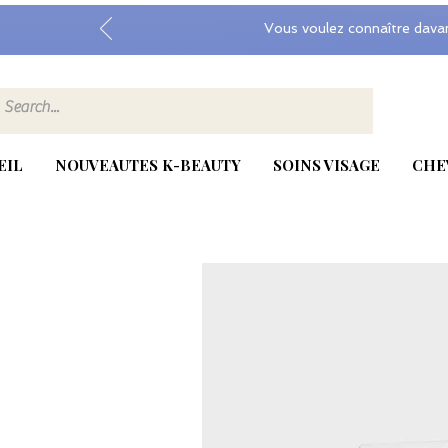
Vous voulez connaître dava
EIL
NOUVEAUTES K-BEAUTY
SOINS VISAGE
CHE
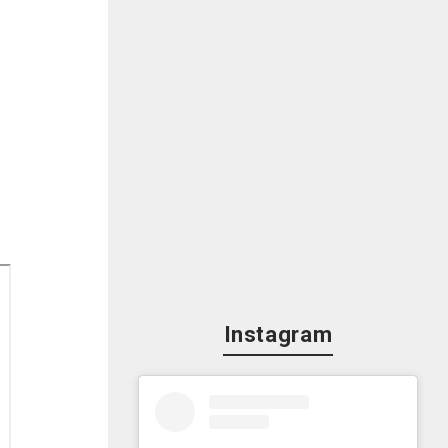
と
Instagram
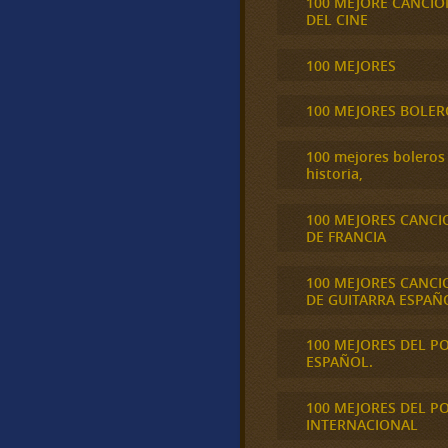
100 MEJORE CANCIO
DEL CINE
100 MEJORES
100 MEJORES BOLER
100 mejores boleros 
historia,
100 MEJORES CANCI
DE FRANCIA
100 MEJORES CANCI
DE GUITARRA ESPAÑ
100 MEJORES DEL P
ESPAÑOL.
100 MEJORES DEL P
INTERNACIONAL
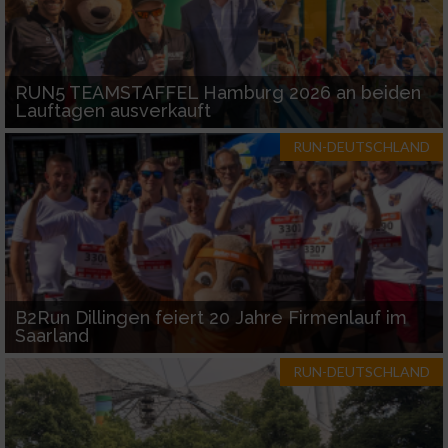
Funktional
RUN5 TEAMSTAFFEL Hamburg 2026 an beiden
Werbung
Lauftagen ausverkauft
RUN-DEUTSCHLAND
B2Run Dillingen feiert 20 Jahre Firmenlauf im
Saarland
RUN-DEUTSCHLAND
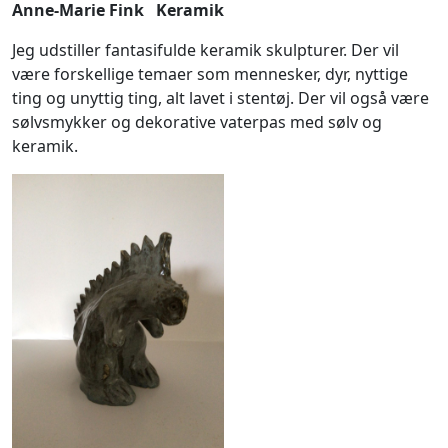
Anne-Marie Fink Keramik
Jeg udstiller fantasifulde keramik skulpturer. Der vil
være forskellige temaer som mennesker, dyr, nyttige
ting og unyttig ting, alt lavet i stentøj. Der vil også være
sølvsmykker og dekorative vaterpas med sølv og
keramik.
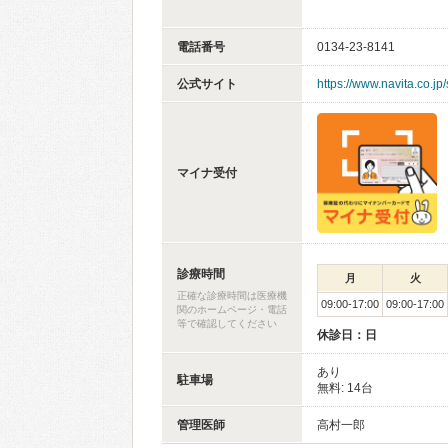
電話番号
0134-23-8141
公式サイト
https://www.navita.co.jp
マイナ受付
診療時間
月
火
正確な診療時間は医療機
09:00-17:00
09:00-17:00
関のホームページ・電話
等で確認してください
休診日：日
あり
駐車場
無料: 14台
管理医師
高村一郎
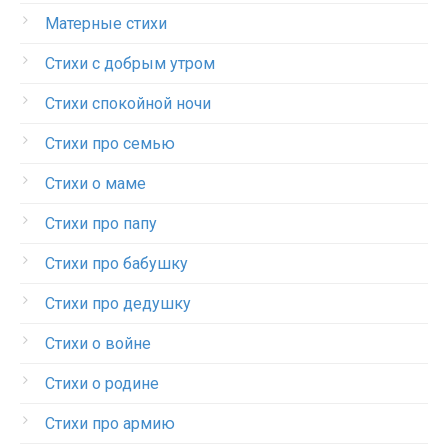
Матерные стихи
Стихи с добрым утром
Стихи спокойной ночи
Стихи про семью
Стихи о маме
Стихи про папу
Стихи про бабушку
Стихи про дедушку
Стихи о войне
Стихи о родине
Стихи про армию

---------------

■ Description of the task ■
Each line above where the word "være" occurs should be returned in full.

■ Final answer ■
være forskellige temaer som mennesker, dyr, nyttige
ting og unyttig ting, alt lavet i stentøj. Der vil også være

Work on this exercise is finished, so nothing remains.